= David Henderson (economist) =

British economist

Patrick David Henderson (10 April 1927 - 30 September 2018) was a British economist. He was the chief economist at the Economics and Statistics Department at the OECD during 1984-1992. Before that he worked as an academic economist in Britain, first at Oxford (Fellow of Lincoln College) and later at University College London (Professor of Economics, 1975-1983); as a British civil servant (first as an Economic Advisor in HM Treasury, and later as Chief Economist in the Ministry of Aviation); and as a staff member of the World Bank (1969-1975). In 1985 he gave the BBC Reith Lectures, which were published in the book Innocence and Design: The Influence of Economic Ideas on Policy (Blackwell, 1986).

After leaving the OECD in 1992, Henderson became an independent author and consultant and was a visiting fellow or professor at the Centre for European Policy Studies, Monash University, the Fondation Nationale des Sciences Politiques, the Royal Institute of International Affairs, the New Zealand Business Roundtable and Westminster Business School.

In 1992, Henderson was appointed to the Order of St Michael and St George as a Companion (CMG).

Henderson has published books that strongly criticize "corporate social responsibility" (see §Books, below).

Henderson and Nigel Lawson appealed to then-Prime Minister Tony Blair to investigate the economic implications of the potential implementation of policies put forth by the UN Intergovernmental Panel on Climate Change (IPCC) findings.

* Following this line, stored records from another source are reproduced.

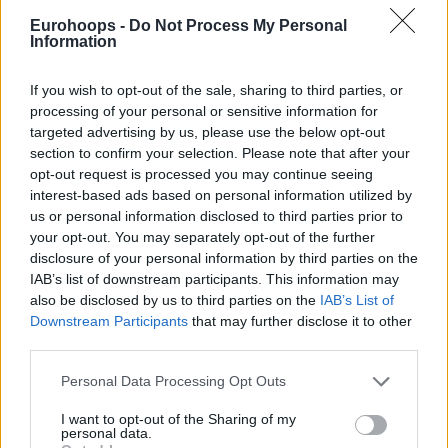
Group I of the Round of 16. Topping Group H of the Regular
Eurohoops -
Do Not Process My Personal
Season with a 5-1 record secured a direct ticket to the next
Information
stage.
If you wish to opt-out of the sale, sharing to third parties, or
In the Round of 16, the team coached by Sito Alonso will
processing of your personal or sensitive information for
face off with ERA Nymburk and the winners of the Play-In
targeted advertising by us, please use the below opt-out
matchups between Nanterre 92 and Filou Oostende, and
section to confirm your selection. Please note that after your
Falco Vulcano Szombathely and
opt-out request is processed you may continue seeing
Maccabi
Ramat Gan.
interest-based ads based on personal information utilized by
us or personal information disclosed to third parties prior to
Besides bouncing back in the Champions League, the Murcia
your opt-out. You may separately opt-out of the further
newcomer will debut in Spain’s Liga Endesa. At 5-6, his new
disclosure of your personal information by third parties on the
side trails the Playoffs zone and a spot in the midseason
IAB’s list of downstream participants. This information may
Copa del Rey by one game.
also be disclosed by us to third parties on the
IAB’s List of
Downstream Participants
that may further disclose it to other
third parties.
Please note that this website/app uses one or more Google
Personal Data Processing Opt Outs
services and may gather and store information including but
not limited to your visit or usage behaviour. You may click to
I want to opt-out of the Sharing of my
personal data.
grant or deny consent to Google and its third-party tags to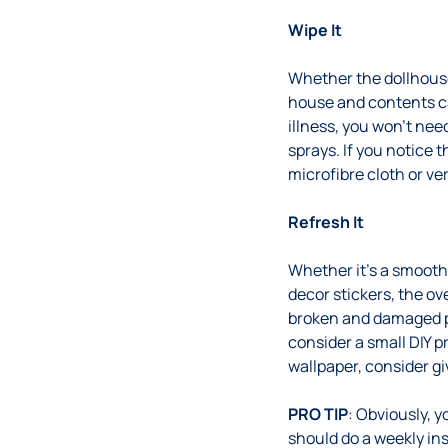
Wipe It
Whether the dollhouse 
house and contents can
illness, you won’t nee
sprays. If you notice t
microfibre cloth or ve
Refresh It
Whether it’s a smooth
decor stickers, the ov
broken and damaged pa
consider a small DIY p
wallpaper, consider g
PRO TIP
: Obviously, 
should do a weekly in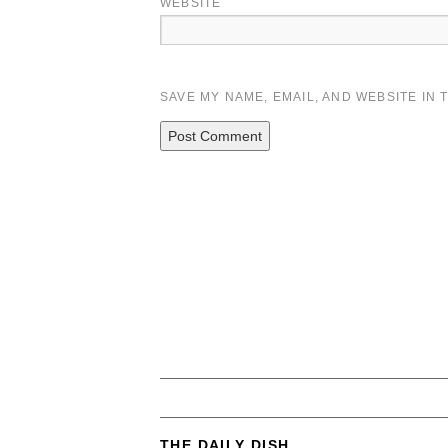
WEBSITE
SAVE MY NAME, EMAIL, AND WEBSITE IN 
THE DAILY DISH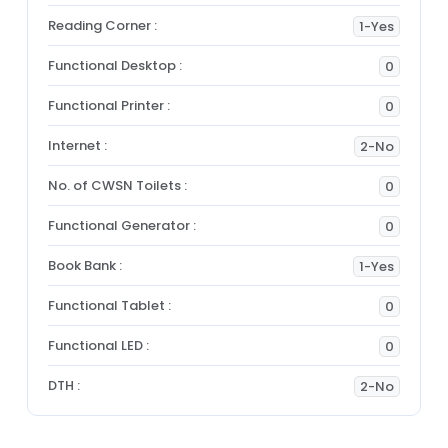
Reading Corner :
1-Yes
Functional Desktop :
0
Functional Printer :
0
Internet :
2-No
No. of CWSN Toilets :
0
Functional Generator :
0
Book Bank :
1-Yes
Functional Tablet :
0
Functional LED :
0
DTH :
2-No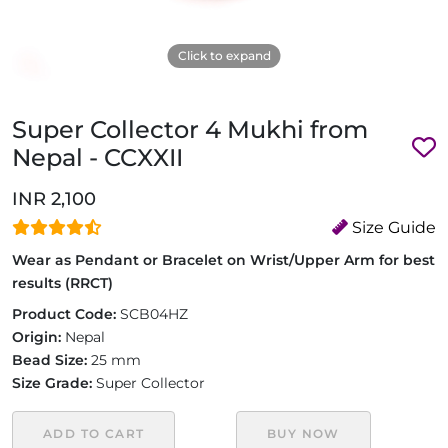
Click to expand
Super Collector 4 Mukhi from
Nepal - CCXXII
INR 2,100
Size Guide
Wear as Pendant or Bracelet on Wrist/Upper Arm for best
results (RRCT)
Product Code:
SCB04HZ
Origin:
Nepal
Bead Size:
25 mm
Size Grade:
Super Collector
ADD TO CART
BUY NOW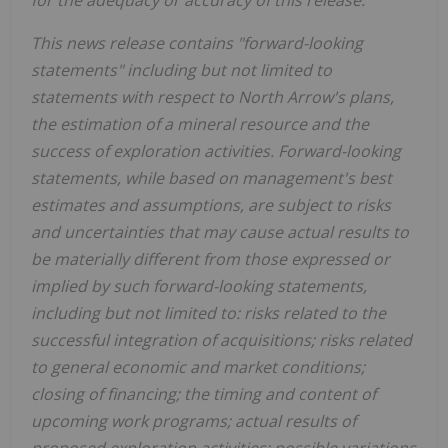
This news release contains "forward-looking
statements" including but not limited to
statements with respect to North Arrow's plans,
the estimation of a mineral resource and the
success of exploration activities. Forward-looking
statements, while based on management's best
estimates and assumptions, are subject to risks
and uncertainties that may cause actual results to
be materially different from those expressed or
implied by such forward-looking statements,
including but not limited to: risks related to the
successful integration of acquisitions; risks related
to general economic and market conditions;
closing of financing; the timing and content of
upcoming work programs; actual results of
proposed exploration activities; possible variations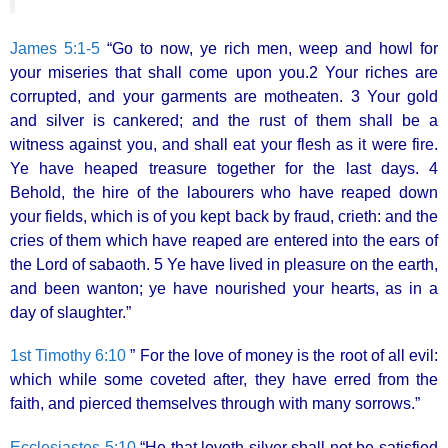
James 5:1-5
“Go to now, ye rich men, weep and howl for
your miseries that shall come upon you.2 Your riches are
corrupted, and your garments are motheaten. 3 Your gold
and silver is cankered; and the rust of them shall be a
witness against you, and shall eat your flesh as it were fire.
Ye have heaped treasure together for the last days. 4
Behold, the hire of the labourers who have reaped down
your fields, which is of you kept back by fraud, crieth: and the
cries of them which have reaped are entered into the ears of
the Lord of sabaoth. 5 Ye have lived in pleasure on the earth,
and been wanton; ye have nourished your hearts, as in a
day of slaughter.”
1st Timothy 6:10
” For the love of money is the root of all evil:
which while some coveted after, they have erred from the
faith, and pierced themselves through with many sorrows.”
Ecclesiastes 5:10
“He that loveth silver shall not be satisfied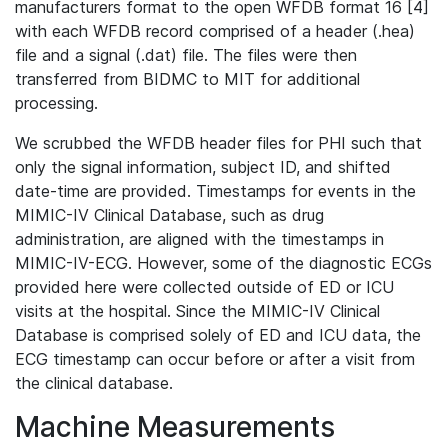
manufacturers format to the open WFDB format 16 [4]
with each WFDB record comprised of a header (.hea)
file and a signal (.dat) file. The files were then
transferred from BIDMC to MIT for additional
processing.
We scrubbed the WFDB header files for PHI such that
only the signal information, subject ID, and shifted
date-time are provided. Timestamps for events in the
MIMIC-IV Clinical Database, such as drug
administration, are aligned with the timestamps in
MIMIC-IV-ECG. However, some of the diagnostic ECGs
provided here were collected outside of ED or ICU
visits at the hospital. Since the MIMIC-IV Clinical
Database is comprised solely of ED and ICU data, the
ECG timestamp can occur before or after a visit from
the clinical database.
Machine Measurements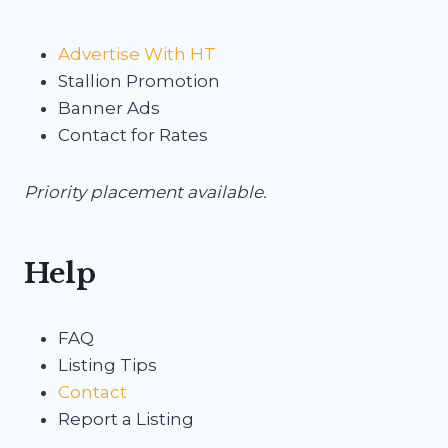
Advertise With HT
Stallion Promotion
Banner Ads
Contact for Rates
Priority placement available.
Help
FAQ
Listing Tips
Contact
Report a Listing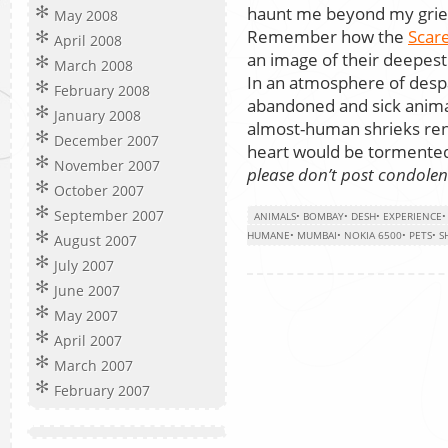
haunt me beyond my grief 
May 2008
Remember how the
Scar
April 2008
an image of their deepest
March 2008
In an atmosphere of despa
February 2008
abandoned and sick animal
January 2008
almost-human shrieks rent
December 2007
heart would be tormente
November 2007
please don’t post condole
October 2007
September 2007
ANIMALS
•
BOMBAY
•
DESH
•
EXPERIENCE
HUMANE
•
MUMBAI
•
NOKIA 6500
•
PETS
•
S
August 2007
July 2007
June 2007
May 2007
April 2007
March 2007
February 2007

Henderson and Ian Castles, a former head of the Australian Bureau of Statistics argued that the IPCC's projections of future emissions of greenhouse gases was flawed. The IPCC's forecasts of global output were based on national GDP converted to dollars using market exchange rates. Henderson and Ian Castles were critical of the Special Report on Emissions Scenarios (SRES) report by the Intergovernmental Panel on Climate Change (IPCC) that was published in 2000. The core of their critique was the use of market exchange rates (MER) for international comparison, in lieu of the theoretically favoured PPP exchange rate which corrects for differences in purchasing power. The IPCC rebutted this criticism. Castles and Henderson later acknowledged that they were mistaken that future greenhouse gas emissions had been significantly overestimated.

Henderson has suggested about climate change that the science is not settled, and he specifically criticized the Stern Review regarding the economics of global warming. Relatedly, in 2008, Nigel Lawson published the book An Appeal to Reason: A Cool Look at Global Warming; the dedication for the book says "To David Henderson, who first aroused my interest in all this". The following year, Lawson went on to found The Global Warming Policy Foundation, a climate change denialist think-tank, whose Academic Advisory Council Henderson went on to chair.

He was educated at Ellesmere College, Shropshire.

He died on 30 September 2018 at the age of 91.

==Books (selected)==
- Henderson, David (2001). The Changing Fortunes of Economic Liberalism (IEA).
- Henderson, David (2001). Misguided Virtue: False Notions of Corporate Social Responsibility (IEA).
- Henderson, David (2001). Anti-Liberalism 2000 (IEA).
- Henderson, David (2004). The Role of Business in the Modern World (IEA). [Gli Affari Sono Affari, Italian translation published in Milan: Istituto Bruno Leoni, 2009.] (Page 8 contains much of the above-quoted bibliographic information.)